EXERCISE:
Your answer must consist of the lines running from the one that holds "use legal tools such as" to the end of the data, copied exactly.
---*---
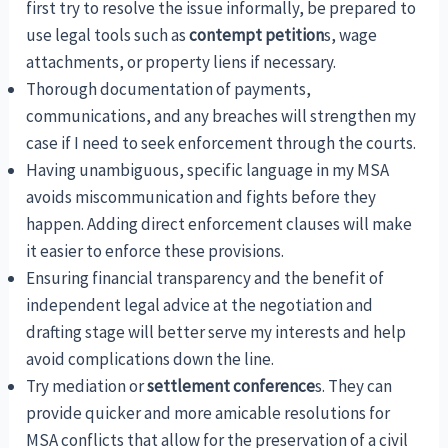
first try to resolve the issue informally, be prepared to
use legal tools such as
contempt petition
s, wage
attachments, or property liens if necessary.
Thorough documentation of payments,
communications, and any breaches will strengthen my
case if I need to seek enforcement through the courts.
Having unambiguous, specific language in my MSA
avoids miscommunication and fights before they
happen. Adding direct enforcement clauses will make
it easier to enforce these provisions.
Ensuring financial transparency and the benefit of
independent legal advice at the negotiation and
drafting stage will better serve my interests and help
avoid complications down the line.
Try mediation or
settlement conference
s. They can
provide quicker and more amicable resolutions for
MSA conflicts that allow for the preservation of a civil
---*---
YOUR RESPONSE:
use legal tools such as
contempt petition
s, wage
attachments, or property liens if necessary.
Thorough documentation of payments,
communications, and any breaches will strengthen my
case if I need to seek enforcement through the courts.
Having unambiguous, specific language in my MSA
avoids miscommunication and fights before they
happen. Adding direct enforcement clauses will make
it easier to enforce these provisions.
Ensuring financial transparency and the benefit of
independent legal advice at the negotiation and
drafting stage will better serve my interests and help
avoid complications down the line.
Try mediation or
settlement conference
s. They can
provide quicker and more amicable resolutions for
MSA conflicts that allow for the preservation of a civil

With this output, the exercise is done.